Esto suena como una conveniente vía de escape para una organización que, según estimó el año pasado la revista Forbes, obtiene un ingreso anual de US$600 millones del narcotráfico.
Los partidarios del pacto me han sugerido que el apoyo al reciente acuerdo sobre justicia por parte del gobierno de Obama, Cuba y el papa Francisco demuestra su legitimidad. Sin embargo, no está claro qué acuerdo: ¿la versión de Santos o la versión de las FARC? Más aún, ¿por qué las opiniones de unos extranjeros tienen más peso que las de los colombianos?
El afán por tercerizar una importante decisión política al Tío Sam y el Vaticano es especialmente extraño viniendo de la izquierda, que pasó la mayor parte del siglo XX criticando el imperialismo norteamericano y la interferencia extranjera en los asuntos internos de los países de la región.
Los colombianos merecen justicia por los delitos de las FARC. También merecen seguridad. Sin embargo, durante mucho tiempo las FARC han sido cuidadosas de decir sólo que depondrían sus armas, no que las entregarían. Los traficantes de drogas que van a la cárcel en los países con un débil estado de derecho son legendarios por manejar sus negocios desde las prisiones. Imagínese a Colombia cuando estos jefes de la mafia vivan legalmente por todo el país, sin haber renunciado ni a sus bienes ni a sus armas.
Santos quiere que los colombianos confíen en las FARC, consideradas un grupo terrorista por el Departamento de Estado de EE.UU. Sin embargo, el presidente colombiano no vive en lugares como el departamento de Nariño, cerca de la frontera con Ecuador y el océano Pacífico. Las FARC han identificado el área como un buen lugar para cultivar coca. Apenas en agosto, durante un supuesto cese al fuego, las FARC mataron a Gilmer Genaro García, un líder de la comunidad afrocolombiana que se les cruzó en el camino.

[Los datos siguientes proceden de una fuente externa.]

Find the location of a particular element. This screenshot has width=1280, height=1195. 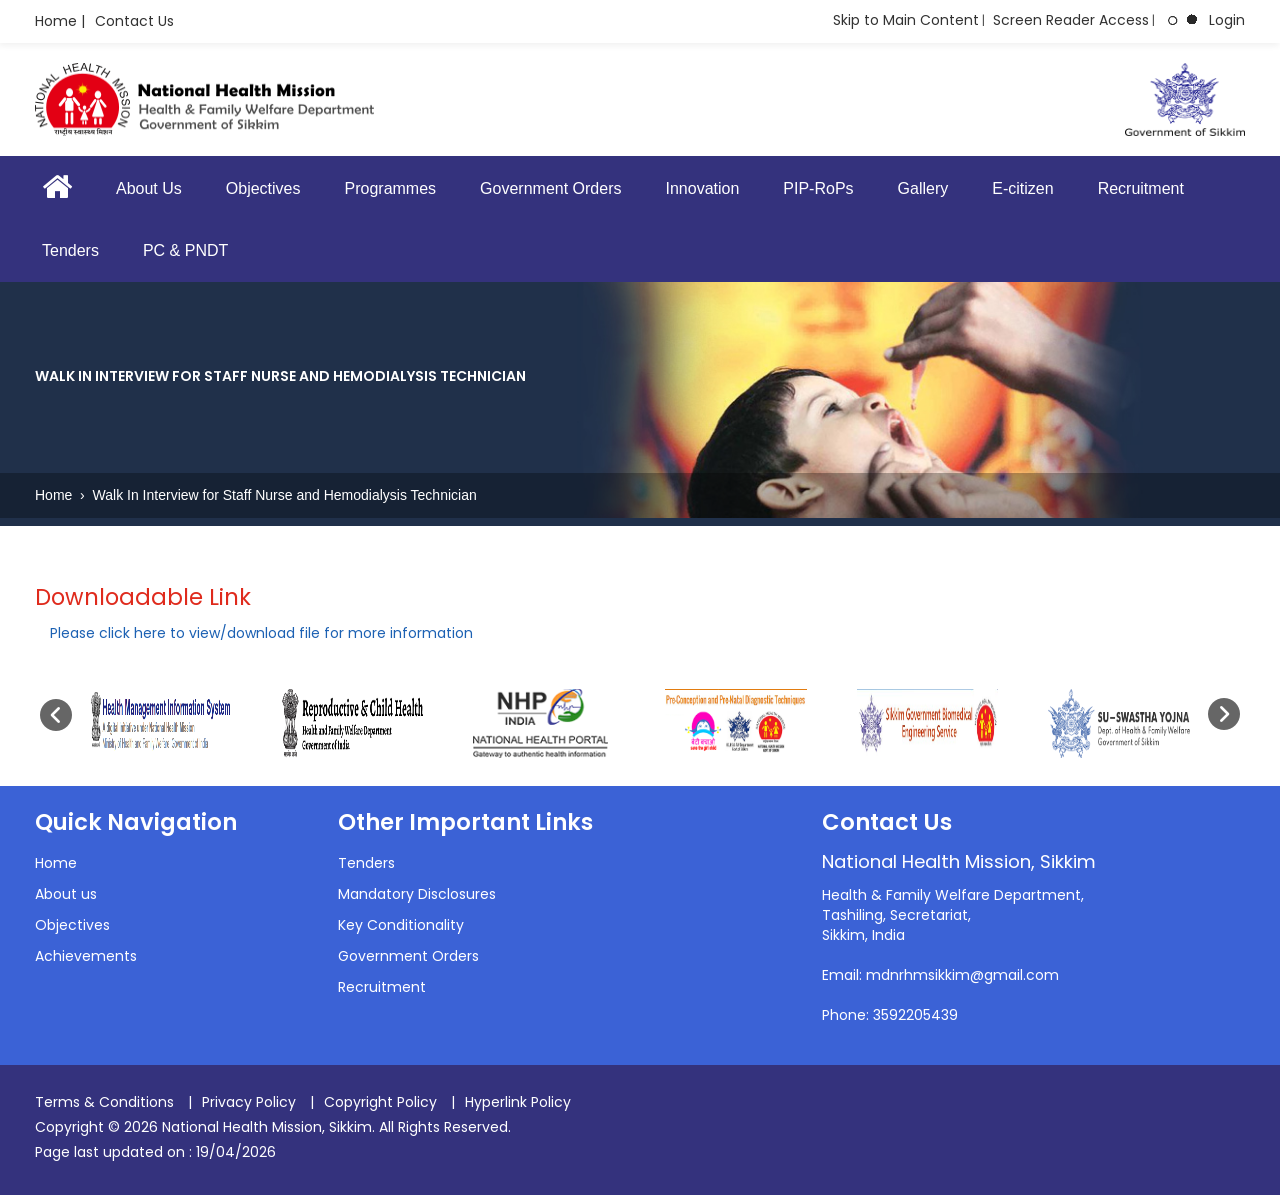 Home | is located at coordinates (60, 21).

El viernes, Santos atacó a sus críticos que respetan la ley alegando que para estos “la paz es inaceptable”. El mandatario debería guardar su virulencia para los líderes de las FARC. El sábado, volvieron a plantear objeciones a la versión del presidente sobre el acuerdo de justicia, señalando que la fecha límite de marzo no es “viable”. Pero, sin duda, Santos encontrará con el tiempo una forma de arreglar sus diferencias con los gánsteres.